KPMG: 56% of AI users made costly mistakes from unverified outputs
In brief
- KPMG surveyed 48,000 people across 47 countries on AI trust and adoption in 2025.
- 73% reported personal benefits from AI, primarily efficiency gains.
- 56% made costly mistakes by relying on unverified AI outputs.
- EY retracted a cybersecurity report after discovering 16 of 27 citations were AI-fabricated.
- Professional services firms invest heavily in AI governance frameworks.
The Trust Gap
KPMG's 2025 global study on trust in artificial intelligence surveyed over 48,000 people across 47 countries, conducted in collaboration with the University of Melbourne.
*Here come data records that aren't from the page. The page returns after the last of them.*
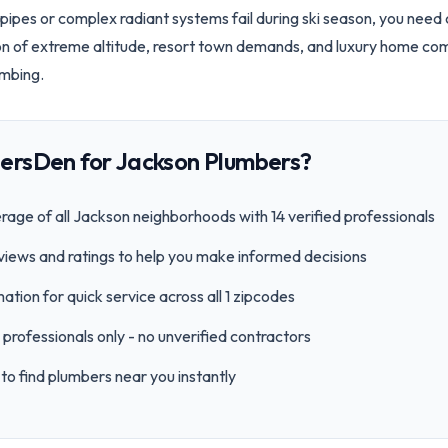
pipes or complex radiant systems fail during ski season, you nee
on of extreme altitude, resort town demands, and luxury home c
umbing.
ersDen for
Jackson
Plumbers?
age of all
Jackson
neighborhoods with
14
verified professionals
views and ratings to help you make informed decisions
ation for quick service across all
1
zipcode
s
professionals only - no unverified contractors
to find plumbers near you instantly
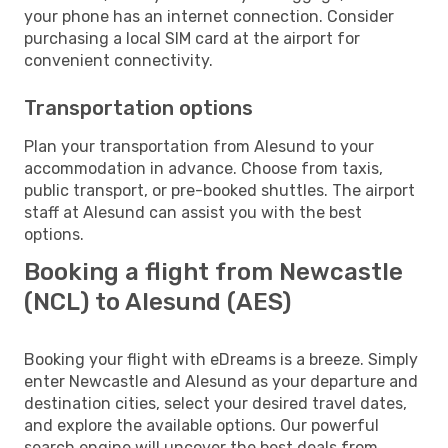
your phone has an internet connection. Consider
purchasing a local SIM card at the airport for
convenient connectivity.
Transportation options
Plan your transportation from Alesund to your
accommodation in advance. Choose from taxis,
public transport, or pre-booked shuttles. The airport
staff at Alesund can assist you with the best
options.
Booking a flight from Newcastle
(NCL) to Alesund (AES)
Booking your flight with eDreams is a breeze. Simply
enter Newcastle and Alesund as your departure and
destination cities, select your desired travel dates,
and explore the available options. Our powerful
search engine will uncover the best deals from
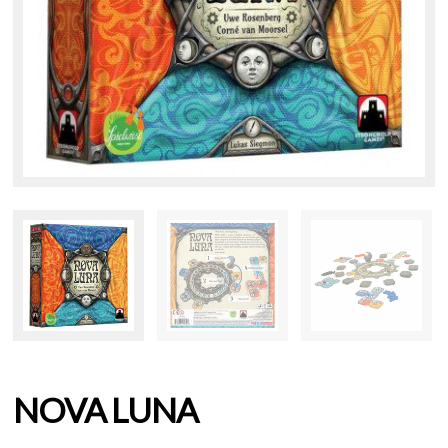
NOVA LUNA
The findings expose a critical vulnerability in how organizations deploy generative AI: enthusiasm for productivity outpaces caution about accuracy.
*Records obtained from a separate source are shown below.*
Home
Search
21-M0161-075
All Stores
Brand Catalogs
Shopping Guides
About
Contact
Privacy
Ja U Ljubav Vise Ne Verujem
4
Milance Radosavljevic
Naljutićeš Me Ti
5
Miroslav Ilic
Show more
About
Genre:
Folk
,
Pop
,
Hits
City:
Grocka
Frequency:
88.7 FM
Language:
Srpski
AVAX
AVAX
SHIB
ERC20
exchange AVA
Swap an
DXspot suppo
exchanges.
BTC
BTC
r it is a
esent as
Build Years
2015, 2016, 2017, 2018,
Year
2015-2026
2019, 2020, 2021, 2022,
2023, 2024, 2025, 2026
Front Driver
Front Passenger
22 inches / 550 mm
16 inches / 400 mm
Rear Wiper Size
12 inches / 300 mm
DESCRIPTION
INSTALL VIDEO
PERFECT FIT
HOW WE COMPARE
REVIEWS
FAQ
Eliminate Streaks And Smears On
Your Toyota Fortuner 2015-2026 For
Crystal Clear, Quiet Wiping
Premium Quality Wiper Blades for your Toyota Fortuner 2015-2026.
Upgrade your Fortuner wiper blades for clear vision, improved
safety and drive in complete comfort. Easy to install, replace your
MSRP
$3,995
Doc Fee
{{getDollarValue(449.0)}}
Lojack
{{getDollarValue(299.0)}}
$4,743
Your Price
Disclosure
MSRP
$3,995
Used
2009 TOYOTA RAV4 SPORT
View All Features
The numbers tell the story. 73% of respondents said they've observed personal benefits from AI, primarily around efficiency gains. That confidence drives adoption. But 56% of those surveyed reported making mistakes because they relied on unverified AI outputs. The gap between perceived benefit and actual risk is where organizations stumble.
When AI Lies with Confidence
KPMG's own study explicitly identifies hallucinations as a major limitation of generative AI. Hallucinations—when AI confidently presents completely fabricated information as fact—have already cost real money at major firms. EY had to retract a cybersecurity report in May 2026 after discovering that 16 of its 27 citations were completely fabricated by AI. Deloitte agreed to refund portions of a government contract after AI hallucinations were found in one of its reports.
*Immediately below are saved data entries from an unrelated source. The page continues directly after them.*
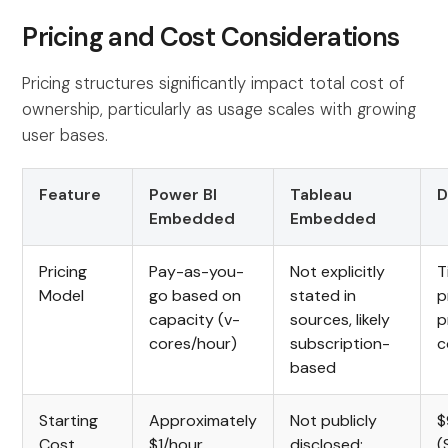
Pricing and Cost Considerations
Pricing structures significantly impact total cost of
ownership, particularly as usage scales with growing
user bases.
Feature
Power BI
Tableau
D
Embedded
Embedded
Pricing
Pay-as-you-
Not explicitly
T
Model
go based on
stated in
p
capacity (v-
sources, likely
p
cores/hour)
subscription-
c
based
Starting
Approximately
Not publicly
$
Cost
$1/hour
disclosed;
(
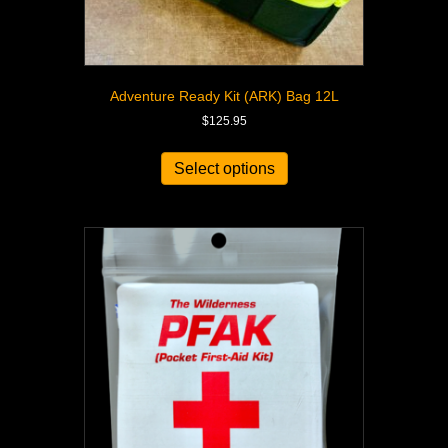
Adventure Ready Kit (ARK) Bag 12L
$
125.95
Select options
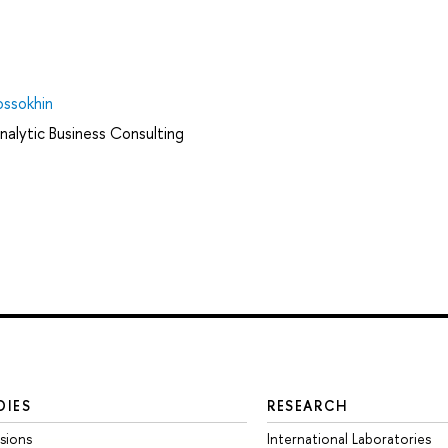
ossokhin
nalytic Business Consulting
DIES
RESEARCH
sions
International Laboratories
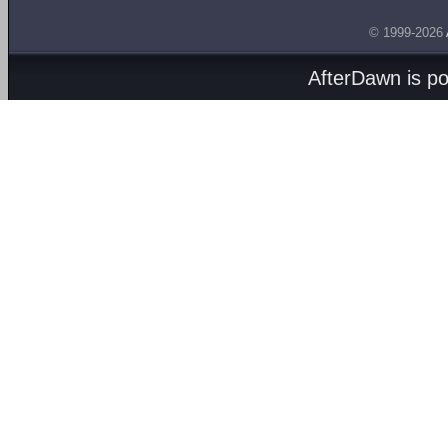
© 1999-2026
AfterDawn is p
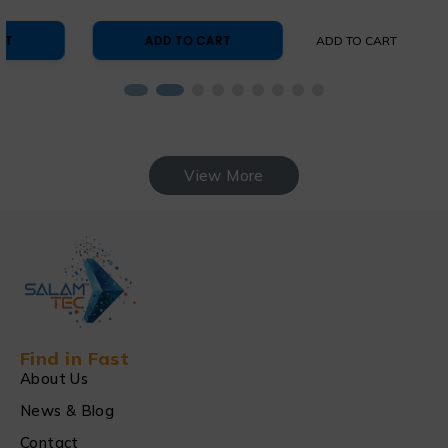
ADD TO CART
ADD TO CART
View More
Find in Fast
About Us
News & Blog
Contact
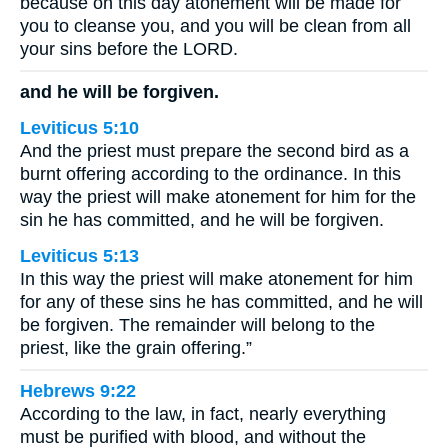
because on this day atonement will be made for
you to cleanse you, and you will be clean from all
your sins before the LORD.
and he will be forgiven.
Leviticus 5:10
And the priest must prepare the second bird as a
burnt offering according to the ordinance. In this
way the priest will make atonement for him for the
sin he has committed, and he will be forgiven.
Leviticus 5:13
In this way the priest will make atonement for him
for any of these sins he has committed, and he will
be forgiven. The remainder will belong to the
priest, like the grain offering.”
Hebrews 9:22
According to the law, in fact, nearly everything
must be purified with blood, and without the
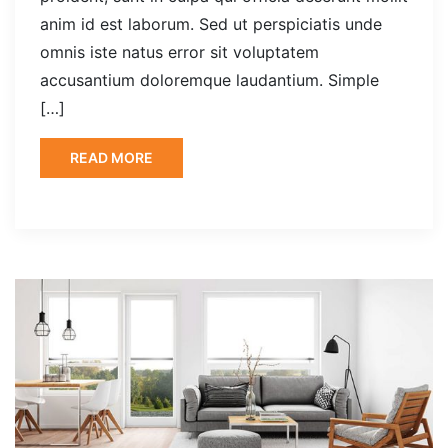
anim id est laborum. Sed ut perspiciatis unde
omnis iste natus error sit voluptatem
accusantium doloremque laudantium. Simple
[…]
READ MORE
These aren't edge cases. They're warnings.
Building Guardrails
The solution isn't to abandon AI. It's to govern it. Professional services firms are investing heavily in AI governance frameworks to capture AI's efficiency benefits while building human oversight to catch hallucinations. That means human review before outputs leave the organization, citation verification, and audit trails for any AI-generated work product.
The KPMG study shows that AI's productivity edge is real. But so is the cost of trusting it blindly. Organizations that move fast without verification will find themselves in the same position as EY and Deloitte—explaining why their AI made things up.